1枚の写真を現像するための資料を集めておく

北横岳

3DCGなどを制作する方にはわりと当たり前のことかも知れませんが、今回は1枚の写真を現像するためにそのロケーションで資料となる写真も集めておこうという話です。

構図といった要素の他に画面を構成する岩や木々など、どんな要素があり、それぞれがどのような表情をしているかを知っておくことは写真を仕上げていく上で重要なポイントです。

画角内に含まれるテクスチャを確認する

写真を構成するテクスチャ

さて、冒頭の写真はどのような要素で構成されているでしょうか?

ざっくりと分けると手前の溶岩、ハイマツやその奥の針葉樹といった植物、その先の空といったところです。しかしよく見てみると岩の中にもごつごつした箇所とスパッとエッジのたった箇所があったり、植物も場所によって生えている木が違ったりしています。私はそれらのテクスチャの違いを確認するために周辺の状況も撮影しておくことがあります。RAW現像のための取材ということですね。

素材写真を撮影しておく

これらが実際に集めておいた素材の写真です。縞枯はどんな植生なのか、ハイマツはどんな形状をしているのか、溶岩の表情や質感はどうなっているのかということを詳細に確認することができます。

なぜ素材写真を撮影しておくのか

RAW現像して仕上げると決めた1枚にもそれらは写っているのになぜわざわざ別に撮影しておくのかといえば、記憶は薄れるからです。撮影してきた写真を記憶が鮮明な内に現像することばかりではありませんし、仮に記憶が鮮明な間に現像するとしても詳細な記録があるとそれぞれの素材の「らしさ」を捉えやすくなります。
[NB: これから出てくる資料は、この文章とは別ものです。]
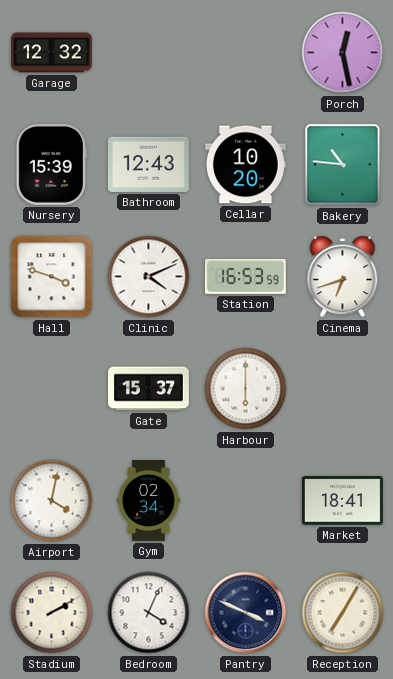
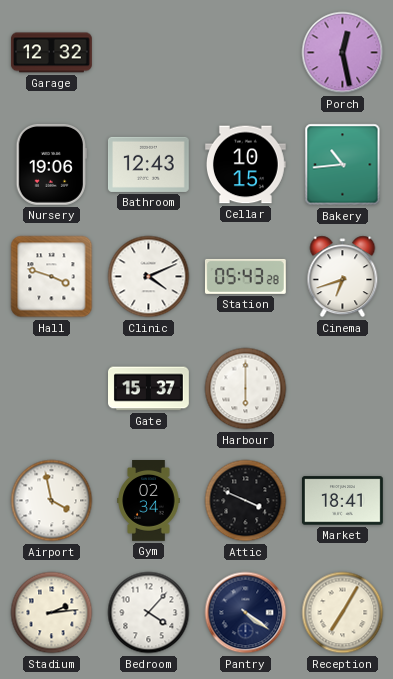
Nursery: 15:39 -> 19:06
Cellar: 10:20 -> 10:15
Bakery: 10:46 -> 10:44
Station: 16:53 -> 05:43
Airport: 4:02 -> 3:58
Attic: none -> 3:49
Stadium: 2:10 -> 2:14
Bedroom: 4:04 -> 4:07
Pantry: 3:49 -> 4:21
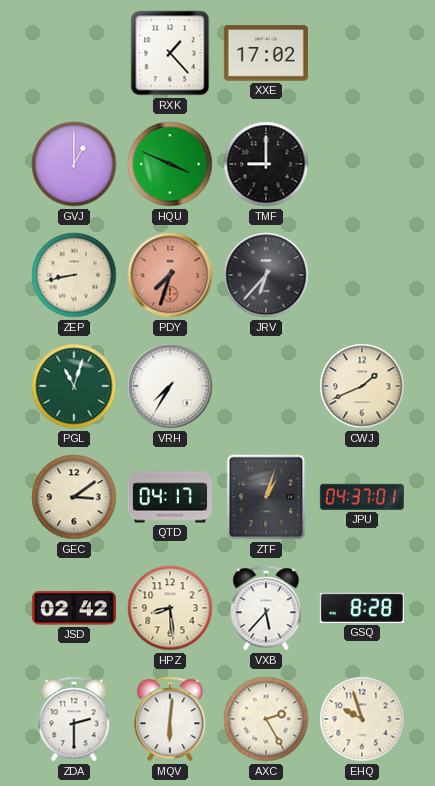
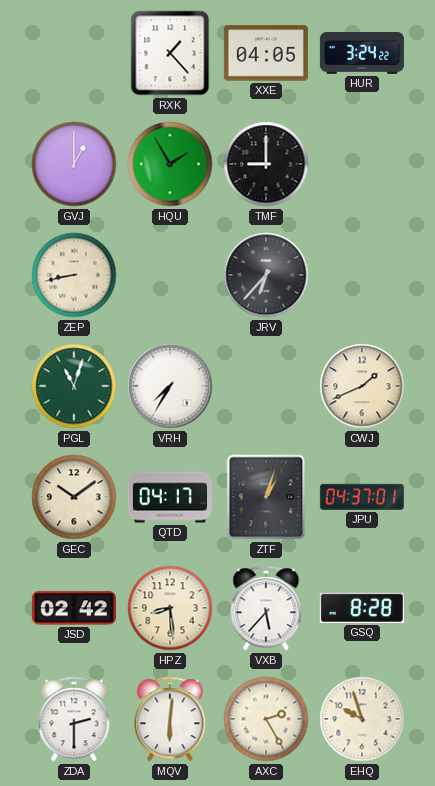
XXE: 17:02 -> 04:05
HUR: none -> 3:24
HQU: 3:49 -> 1:55
PDY: 7:33 -> none
GEC: 3:09 -> 10:09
例えば溶岩にはごつごつとした箇所もあれば割れてエッジがたった断面もあります。それらのテクスチャを別の角度や詳細を確認することでディテールをレタッチする際にどのような処理をするとそのものらしさが引き出せるかといったことを掴む糸口になるのです。

なにより、その画面を構成するひとつひとつの観察を通してその場所らしさを考えることもできますし、単にドラマチックな写真であるという以上に画面に説得力を持たせる大きな手助けになります。現像・フレーミングに迷ってしまうという場合は足下や周辺の観察をしてみるとヒントになるかも知れません。